I had a bit of a scare today. But apparently it's normal, and I need to chill out.
I was at work and went to the bathroom. I looked down and saw brown in my underwear. I wasn't too worried because it was brown, but when I wiped there was bright red on the toilet paper.
My hear immediately sank! I sat there for a minute and wiped again...this time, just a pink color.
I got up and went back about my business and came back about 15min later just to double check. This time there was barely anything there. Just some more brown stuff. I felt a bit better
I came home and quickly took a cheap dollar tree HPT. It came out positive, which also made me feel better, because up until today, I was not able to get a + on any other test than the blue dye test! Apparently those are super sensitive(?)!!
I did call the Dr. while at work and the lady told me that the results wouldn't be in for 2-3 days! Are you friggin kidding me?! I despise our family Dr. office! Don't get me wrong, they're great there, but they take FOREVER to get anything done! And, if I don't call to get the numbers, I doubt I would ever know because they never call anyone back! Grrr!!

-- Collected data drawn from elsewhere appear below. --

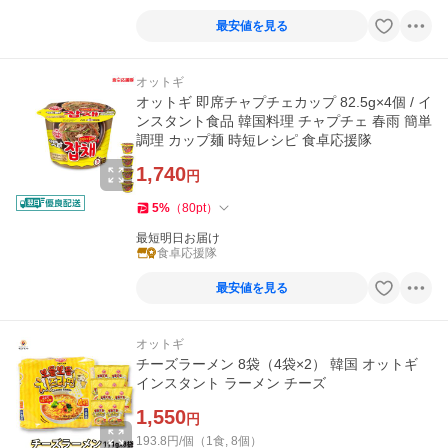
最安値を見る
オットギ
オットギ 即席チャプチェカップ 82.5g×4個 / イ
ンスタント食品 韓国料理 チャプチェ 春雨 簡単
調理 カップ麺 時短レシピ 食卓応援隊
1,740
円
5
%
（
80
pt
）
最短明日お届け
食卓応援隊
最安値を見る
オットギ
チーズラーメン 8袋（4袋×2） 韓国 オットギ
インスタント ラーメン チーズ
1,550
円
193.8円/個（1食, 8個）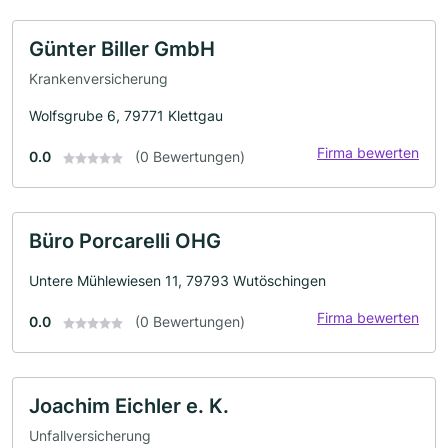
Günter Biller GmbH
Krankenversicherung
Wolfsgrube 6, 79771 Klettgau
Firma bewerten
0.0
(0 Bewertungen)
Büro Porcarelli OHG
Untere Mühlewiesen 11, 79793 Wutöschingen
Firma bewerten
0.0
(0 Bewertungen)
Joachim Eichler e. K.
Unfallversicherung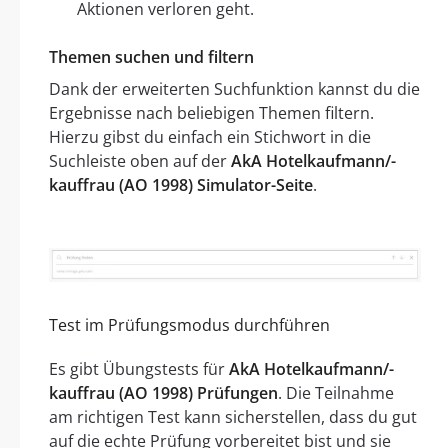
Aktionen verloren geht.
Themen suchen und filtern
Dank der erweiterten Suchfunktion kannst du die
Ergebnisse nach beliebigen Themen filtern.
Hierzu gibst du einfach ein Stichwort in die
Suchleiste oben auf der
AkA Hotelkaufmann/-
kauffrau (AO 1998) Simulator-Seite
.
Test im Prüfungsmodus durchführen
Es gibt Übungstests für
AkA Hotelkaufmann/-
kauffrau (AO 1998) Prüfungen
. Die Teilnahme
am richtigen Test kann sicherstellen, dass du gut
auf die echte Prüfung vorbereitet bist und sie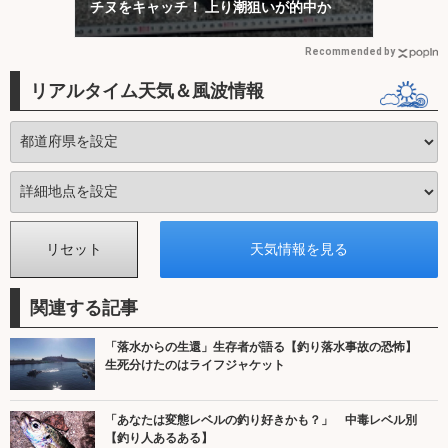
チヌをキャッチ！ 上り潮狙いが的中か
Recommended by
リアルタイム天気＆風波情報
関連する記事
「落水からの生還」生存者が語る【釣り落水事故の恐怖】
生死分けたのはライフジャケット
「あなたは変態レベルの釣り好きかも？」 中毒レベル別
【釣り人あるある】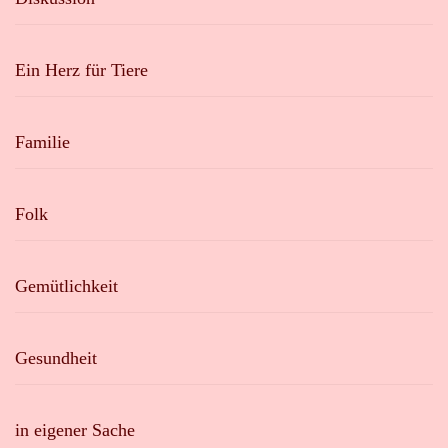
Ein Herz für Tiere
Familie
Folk
Gemütlichkeit
Gesundheit
in eigener Sache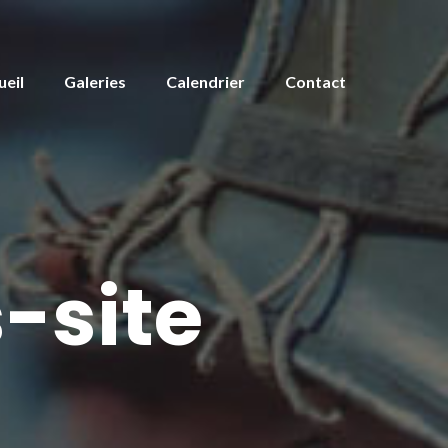
ueil
Galeries
Calendrier
Contact
-site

So, I'm just trying to take it easy and not worry too much. That was my biggest fear. That because of what happened with Cameron, I wouldn't be able to enjoy the next pregnancy. Yes, I'm scared, but I really am trying not to be negative. It won't get me anywhere, and won't help this next baby any.
Looking at this baby as a precious gift from Cameron makes me feel better too. I know he's watching over all of us, and he's going to try his hardest to make sure his little brother or sister is healthy!
I'm nervous about my first ultrasounds and what not. It's going to be very hard. The last heartbeat I heard was Cameron's, and he was the last baby I saw. It's going to be strange looking at this new little life and knowing that it's not Cameron.